Bleacher Report’s House of Highlights eyes soccer as a new growth area

Bleacher Report wants more Americans to fall in love with European soccer.

Armed with UEFA Champions League and Europa League rights in the U.S., courtesy of parent company Turner, Bleacher Report’s master plan is to leverage its social reach to spotlight stories on soccer culture and European sports stars, as well as the matches themselves.

Part of the plan to build its soccer fan base in the U.S. involves tapping into the popularity of House of Highlights, its Instagram account dedicated to sports highlights, which has 8.3 million followers.

Soccer stars like Real Madrid’s Cristiano Ronaldo, FC Barcelona’s Lionel Messi are already well-known globally, but there is scope to build the brands of other footballers who are big in Europe yet aren’t stateside, such as Manchester United’s Paul Pogba and Paris Saint-Germain’s Neymar da Silva Santos Jr., according to James Grigg, director of international operations for Bleacher Report. That’s what Omar Raja, who runs the House of Highlights account that Bleacher Report acquired in 2015, has done already for NBA players.

“What Omar has done with the House of Highlights is pick out the icons in basketball and create great content around them. We will look for similar things for soccer,” Grigg said. “We have a lot of global icons in the game where House of Highlights and Omar can tell their stories, particularly around the intersection of sport and culture.”

Bleacher Report has prepared a list of players that will likely resonate with U.S. audiences, according to Lee Walker, global managing editor at Bleacher Report. He wouldn’t name specific players, but he said they typically have strong social media followings, off-field personalities and personal style, which appeal particularly to younger audiences.

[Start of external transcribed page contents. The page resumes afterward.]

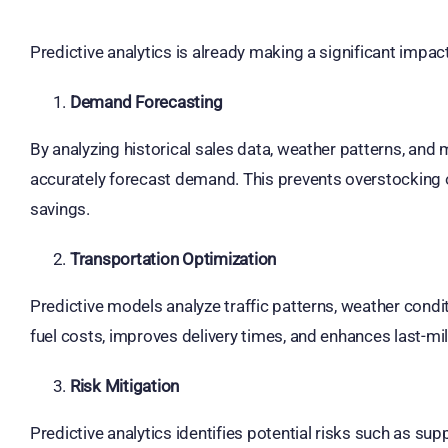
Predictive analytics is already making a significant impac
Demand Forecasting
By analyzing historical sales data, weather patterns, and 
accurately forecast demand. This prevents overstocking o
savings.
Transportation Optimization
Predictive models analyze traffic patterns, weather condit
fuel costs, improves delivery times, and enhances last-mile
Risk Mitigation
Predictive analytics identifies potential risks such as supp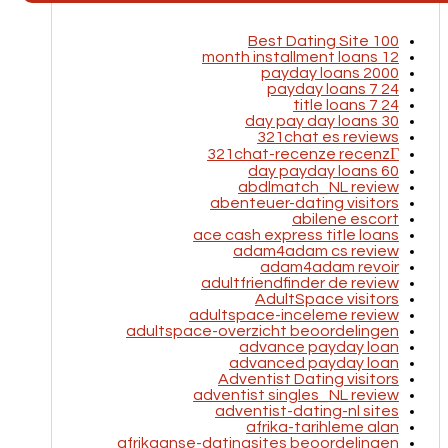
100 Best Dating Site
12 month installment loans
2000 payday loans
24 7 payday loans
24 7 title loans
30 day pay day loans
321chat es reviews
321chat-recenze recenzГ­
60 day payday loans
abdlmatch_NL review
abenteuer-dating visitors
abilene escort
ace cash express title loans
adam4adam cs review
adam4adam revoir
adultfriendfinder de review
AdultSpace visitors
adultspace-inceleme review
adultspace-overzicht beoordelingen
advance payday loan
advanced payday loan
Adventist Dating visitors
adventist singles_NL review
adventist-dating-nl sites
afrika-tarihleme alan
afrikaanse-datingsites beoordelingen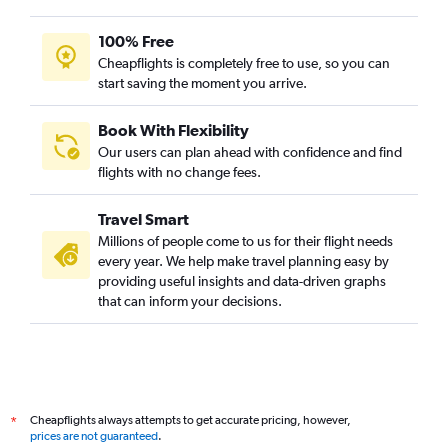
100% Free
Cheapflights is completely free to use, so you can
start saving the moment you arrive.
Book With Flexibility
Our users can plan ahead with confidence and find
flights with no change fees.
Travel Smart
Millions of people come to us for their flight needs
every year. We help make travel planning easy by
providing useful insights and data-driven graphs
that can inform your decisions.
Cheapflights always attempts to get accurate pricing, however,
*
prices are not guaranteed
.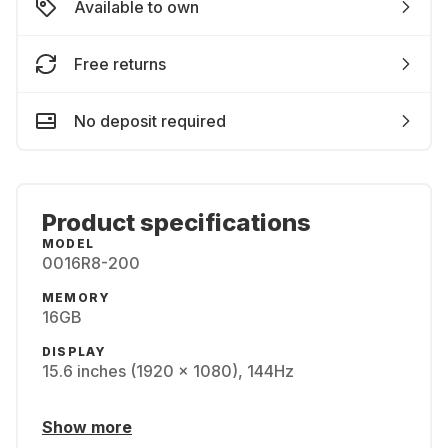
Available to own
Free returns
No deposit required
Product specifications
MODEL
0016R8-200
MEMORY
16GB
DISPLAY
15.6 inches (1920 x 1080), 144Hz
Show more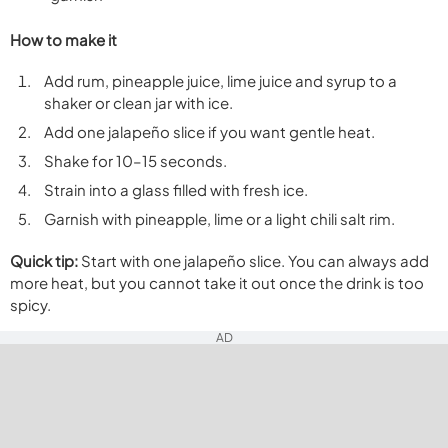
How to make it
Add rum, pineapple juice, lime juice and syrup to a
shaker or clean jar with ice.
Add one jalapeño slice if you want gentle heat.
Shake for 10–15 seconds.
Strain into a glass filled with fresh ice.
Garnish with pineapple, lime or a light chili salt rim.
Quick tip:
Start with one jalapeño slice. You can always add
more heat, but you cannot take it out once the drink is too
spicy.
AD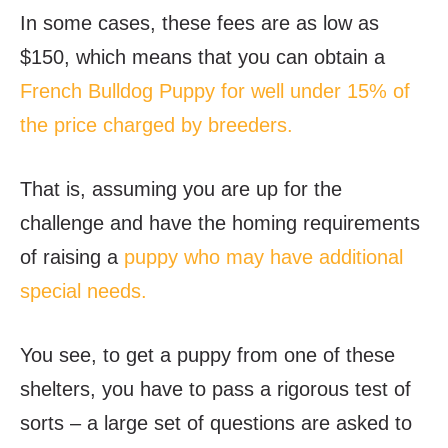
In some cases, these fees are as low as
$150, which means that you can obtain a
French Bulldog Puppy for well under 15% of
the price charged by breeders.
That is, assuming you are up for the
challenge and have the homing requirements
of raising a
puppy who may have additional
special needs.
You see, to get a puppy from one of these
shelters, you have to pass a rigorous test of
sorts – a large set of questions are asked to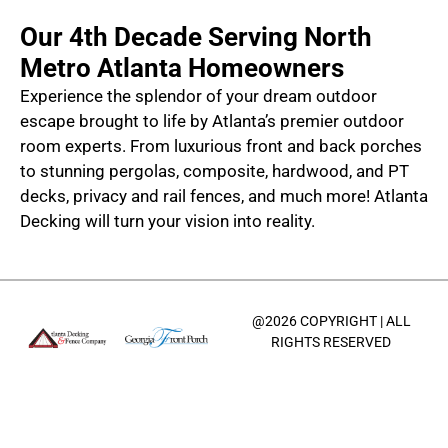
Our 4th Decade Serving North
Metro Atlanta Homeowners
Experience the splendor of your dream outdoor
escape brought to life by Atlanta’s premier outdoor
room experts. From luxurious front and back porches
to stunning pergolas, composite, hardwood, and PT
decks, privacy and rail fences, and much more! Atlanta
Decking will turn your vision into reality.
@2026 COPYRIGHT | ALL
RIGHTS RESERVED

Content around those players will then be supplemented with Champions League match highlights, in-game clips and post-match highlights, which will run on the House of Highlights account and Bleacher Report’s main social handles. Twenty percent of the followers of the @brfootball Twitter account, which posts purely about European soccer, are from the U.S., while 12 percent of @brfootball’s Instagram followers are from the U.S., according to the publisher.

The U.S. Bleacher Report and Turner teams will handle broadcasting and streaming the matches, and the London team will take the lead on digital distribution, though all will collaborate heavily. The three-year UEFA rights deal doesn’t start until August, so Bleacher Report has started building momentum by posting other soccer-related content. The idea is to also grow interest via culture-related content about the sport’s players ahead of the FIFA World Cup, which starts in June and excludes the U.S. national team.

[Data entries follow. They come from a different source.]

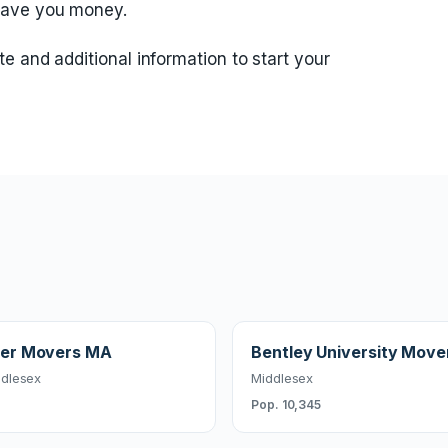
save you money.
te and additional information to start your
er Movers MA
Bentley University Move
dlesex
Middlesex
Pop. 10,345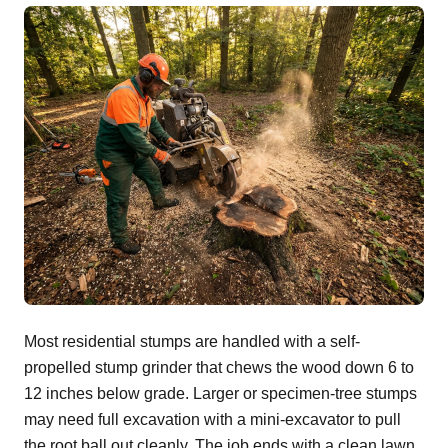
Most residential stumps are handled with a self-
propelled stump grinder that chews the wood down 6 to
12 inches below grade. Larger or specimen-tree stumps
may need full excavation with a mini-excavator to pull
the root ball out cleanly. The job ends with a clean lawn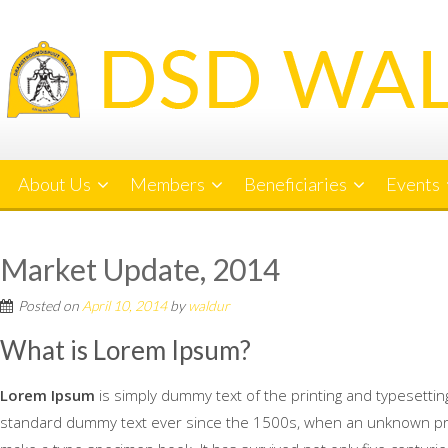
Skip
to
content
About Us
Members
Beneficiaries
Events
Market Update, 2014
Posted on
April 10, 2014
by
waldur
What is Lorem Ipsum?
Lorem Ipsum
is simply dummy text of the printing and typesetti
standard dummy text ever since the 1500s, when an unknown print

Last weekend, the London team started posting content that spotlights how European soccer players have recently referenced global cultural moments, in order to pique the interest of U.S. audiences that may not understand or care (yet) about the outcome or magnitude of certain team rivalries and matches. For example, Bleacher Report posted an image on its social accounts of Manchester United players celebrating their important win over Chelsea on Feb. 25 with the “Wakanda forever” gesture, a move from Marvel’s box-office hit “Black Panther.”

“Sport is all about storylines and narratives,” Grigg said. “[European] football is a big soap opera just like the NBA is, in terms of players moving teams, changing managers and celebrating on pitch in culturally relevant ways. We can help tell all that.”

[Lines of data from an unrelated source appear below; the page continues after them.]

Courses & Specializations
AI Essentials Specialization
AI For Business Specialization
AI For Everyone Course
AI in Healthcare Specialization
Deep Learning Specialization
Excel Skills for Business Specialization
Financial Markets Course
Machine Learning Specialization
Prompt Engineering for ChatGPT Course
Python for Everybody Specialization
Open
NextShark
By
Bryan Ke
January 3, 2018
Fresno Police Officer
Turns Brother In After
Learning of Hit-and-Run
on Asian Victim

Turner has strategically used Bleacher Report as the bridge between young fans and its traditional subscribers, according to Aaron Duckmanton, head of marketing for video tech company Grabyo. “Bleacher Report understands that the best way of reaching and engaging this [next-gen] audience is through mobile, social video, particularly on Instagram and Twitter, where interaction with influencers and sports personalities happens in real time,” he said.

“With most next-gen fans’ viewing habits driven by fashion, lifestyle and influencer content, Bleacher Report is leading the way when it comes to tapping into what content modern audiences want and what platforms they want to consume it on, something other publishers and broadcasters can learn from,” Duckmanton added.

Taking a player-led approach in the U.S. for Europe-based footballers is smart, though unforeseen commercial challenges may arise, according to Daniel Ayers, consulting partner at digital sports agency Seven League. “The challenge is that those global superstar players attract followers from a genuinely global audience, which may or may not be of interest to domestic U.S. sponsor partners,” he said.